Photo courtesy of Jim Hausman

The team gives its presentation at the Bay Area Maker Faire. From left to right: Suraj Bokil, Parv Shrivastava, Swathi Senthil, Prateek Jukalkar and Pranav Dantu.

As the end of the school year has turned way to summer, most high school students are sleeping in, playing Fortnite and preparing for family vacations.

Not a group of South Fayette STEM team members, though, as five students will try to take their recent invention to market.

Rising senior Prateek Jukalkar and rising juniors Pranav Dantu, Parv Shrivastava, Swathi Senthil and Suraj Bokil invented a phone application and a car mount to decrease texting and driving. The students won the Pennsylvania Governor’s STEM Competition and then went to the Bay Area Maker Faire in May.

“We’ve all had the experience of being in a car with someone texting and driving or people on the road doing it, and accidents can happen,” Dantu said. “There was a passion we had with this issue.”

Every year, a group of South Fayette students and the school’s STEM club advisor Jim Hausman come up with an invention to help Pennsylvanians, which is the goal of the STEM competition at Thaddeus Stevens College in Lancaster. Last year, students created an app to improve the grocery shopping experience and a device to help curb the opioid epidemic by keeping prescription pain medicine secure.

This year’s team made an app that incentivizes driving without using a phone. The students created a cradle to insert the phone and coded it to automatically open the app once the iPhone or Android device slides in. The app will then start logging how far the car drives and will then rack up rewards for the driver.

“This was the biggest problem that we could solve, and we thought of a really good solution that we could do,” Shrivastava said.

The goal is to recondition drivers to not text and drive by giving them coupons to businesses, money off car insurance or other possible business ventures the team is still in the process of determining. As of now, the rewards in the prototype are all imaginary.

“There are other apps that have rewards programs, but they’re all quickly disabled by going into your menu or settings,” Hausman said. “You can’t do it with this, because once you take it out of the cradle, it shuts the app down.”
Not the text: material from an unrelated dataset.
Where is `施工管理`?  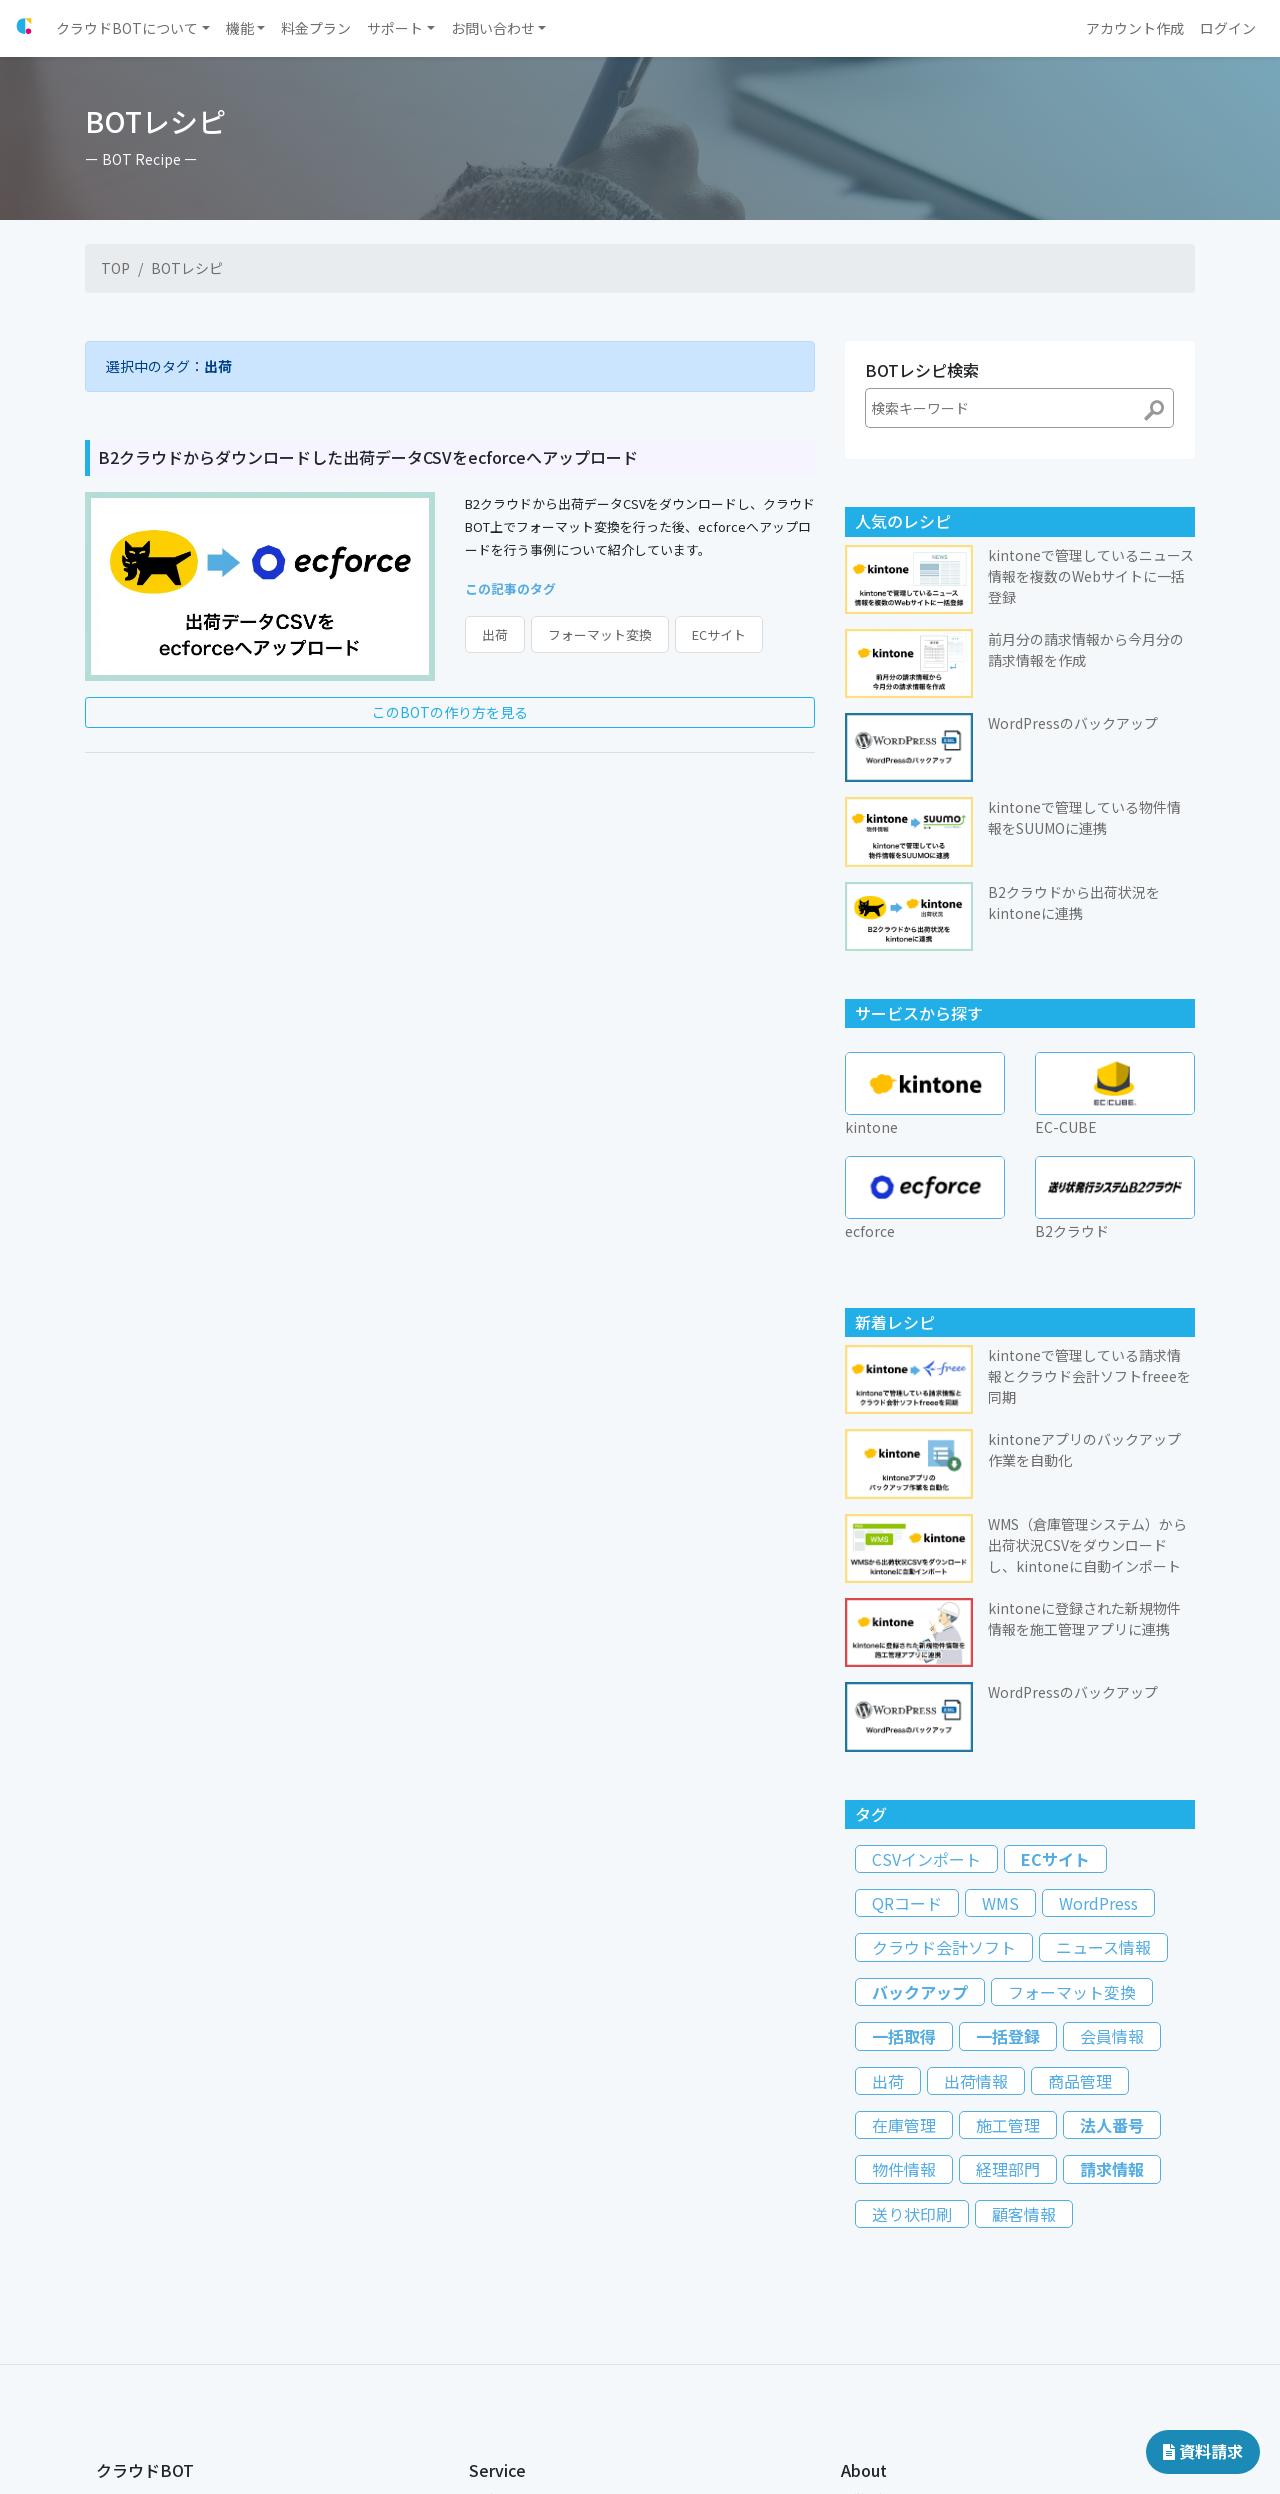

The five-student team coded more than 1,000 lines of Javascript, utilized 3-D printers and fabrication machines and put in several hundred hours of work altogether to create the app and cradle. The team won “Most Likely to Become an App” at the PA Governor’s STEM Competition.

“We created the product using 3-D printers at school,” Shrivastava said. “We also embedded a few smart features, including a push/play button for music and a simple navigation feature. We wanted to make it really easy for the driver to use and safe as well.”
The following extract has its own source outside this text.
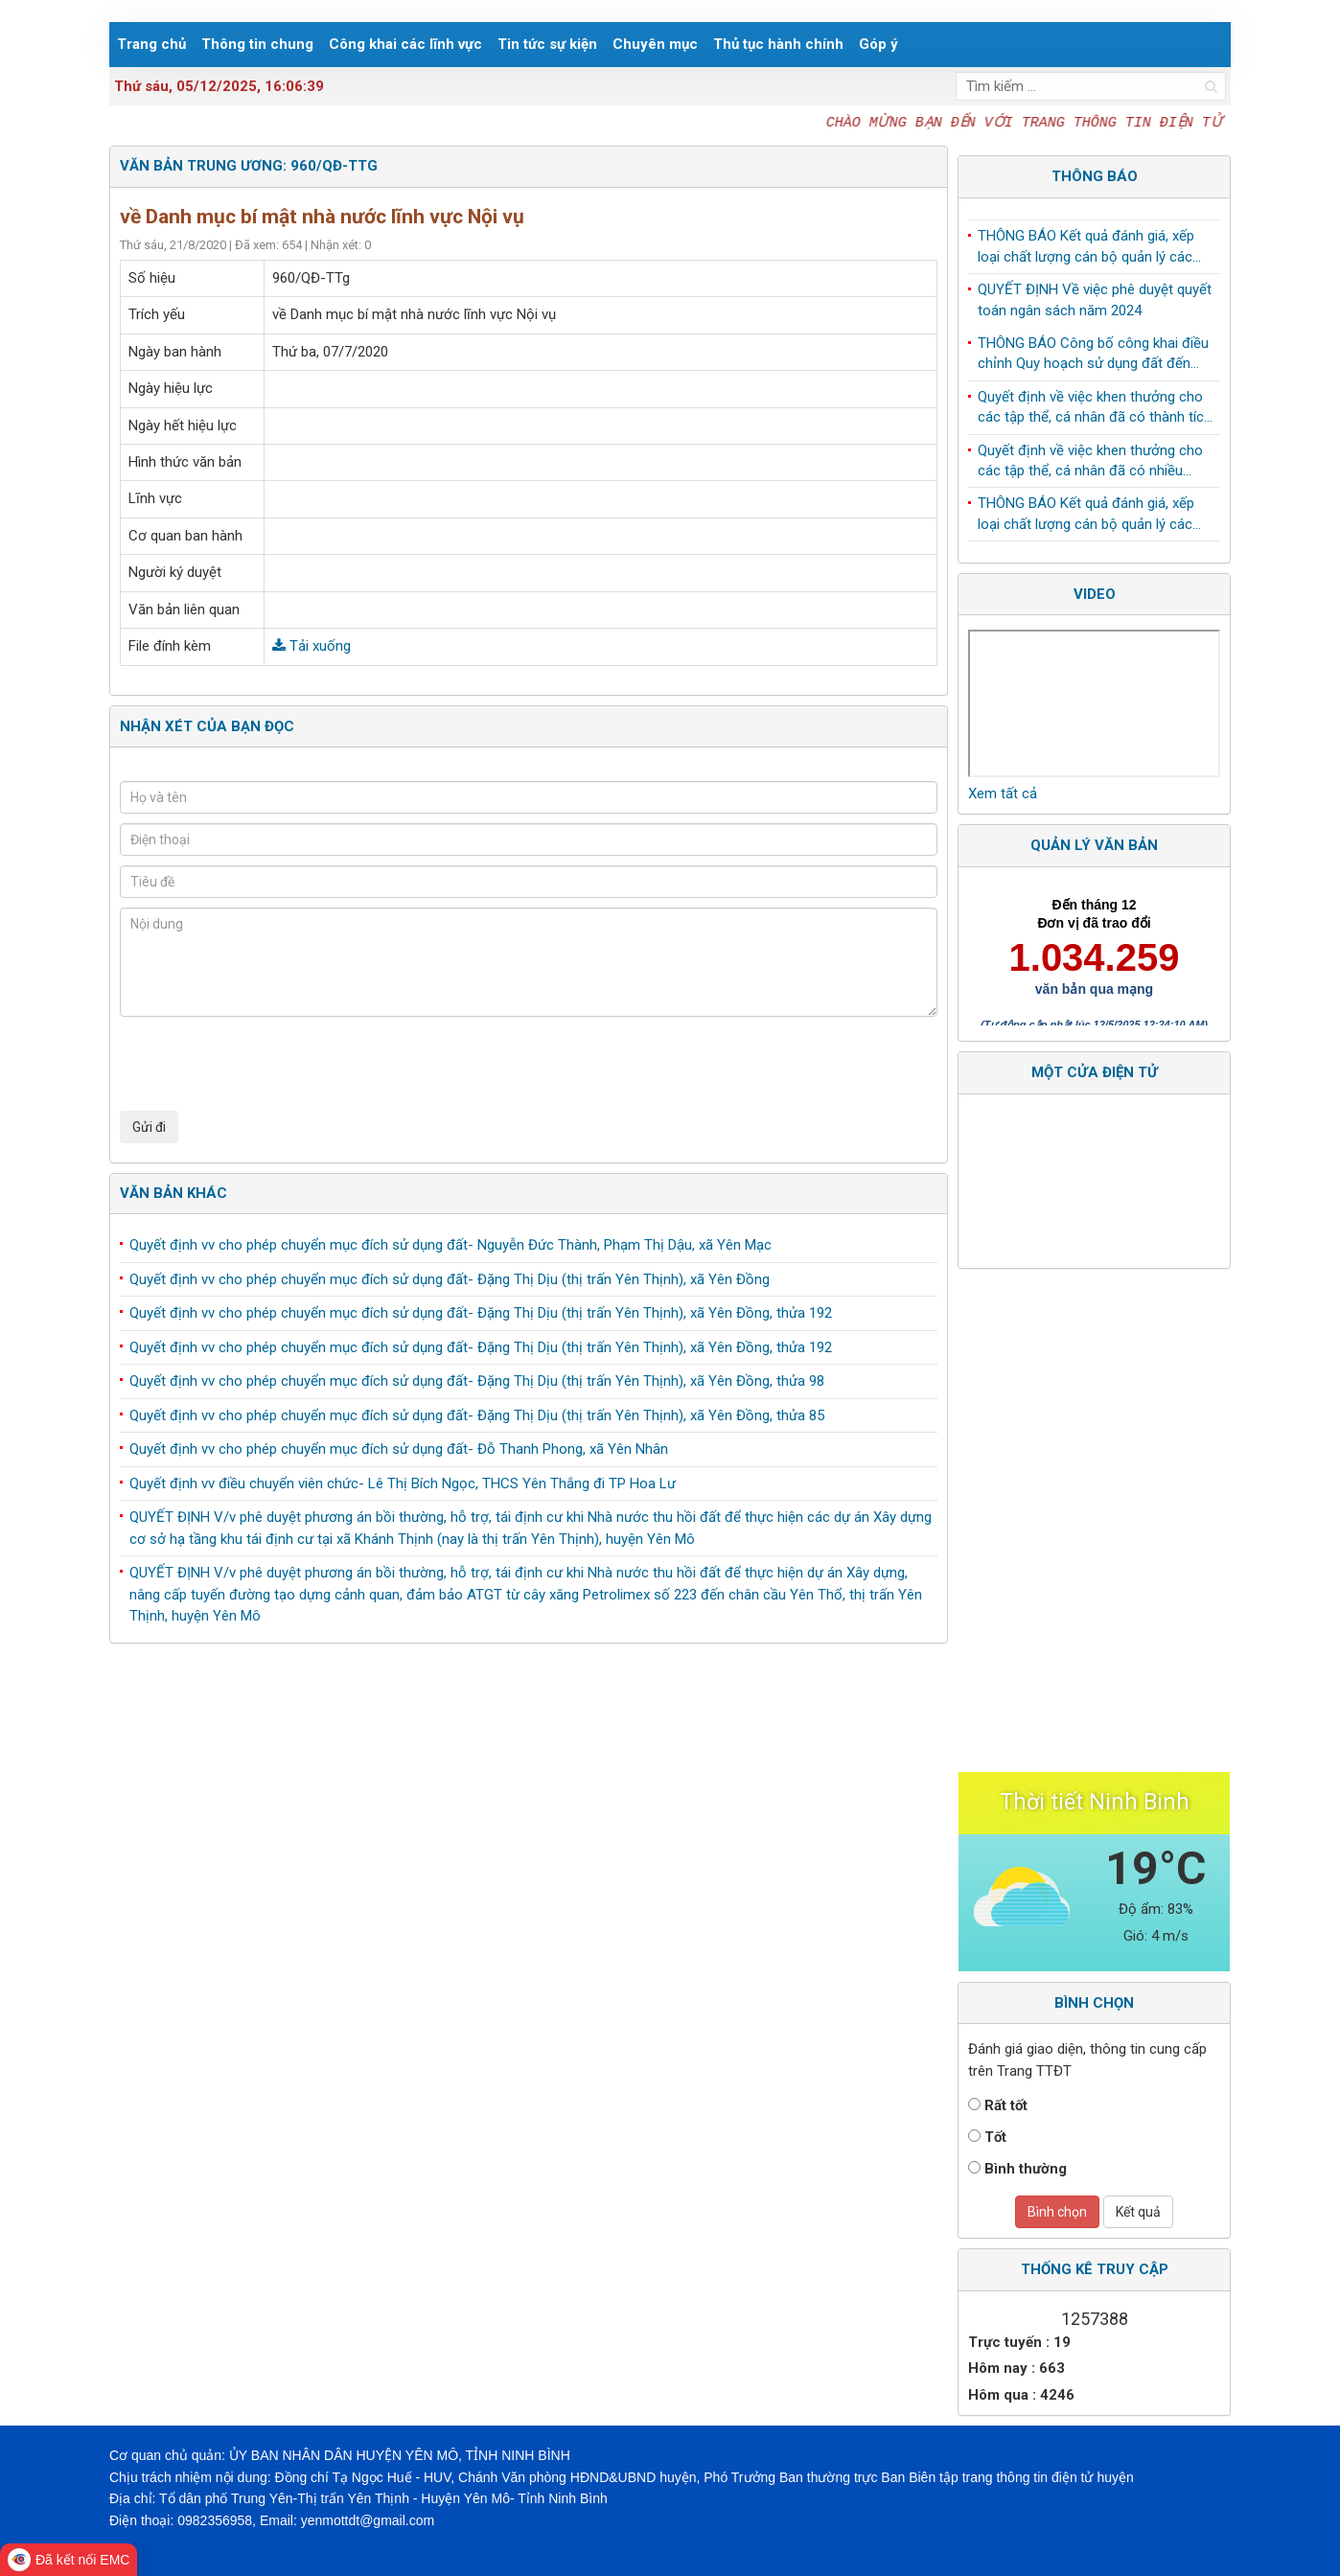 Image resolution: width=1340 pixels, height=2576 pixels. I want to click on Tải xuống, so click(311, 646).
After the competition, the team jetted off to California for the Maker Faire. Dantu said the experience opened his eyes to the amount of making going on all over the world.

“That was definitely a great experience,” he said. “Seeing all the different products and presenting was cool. We got to see different presentations and see other students and what they’re doing to better their communities, too.”

“I like the atmosphere there,” Senthil said. “I didn’t know what to expect when I went, but it was all open and everyone was having a good time.”

As an educator, Hausman said it’s rewarding to see the students learn and become inspired at the Maker Faire.

“It’s awesome to see them get lost in the different things that are produced there and to see the joy on their faces,” he said, “For them to find things that interest them and with their energy about those things makes me see that this is the start of bigger things.”

The group is now working on obtaining a patent for the idea and the cradle as well as meeting with local businesses to create a rewards system. The team wants to add voice controls to the app and ultimately find someone to invest in the product.

“We definitely want to make our product more defined and go to market,” Shrivastava said.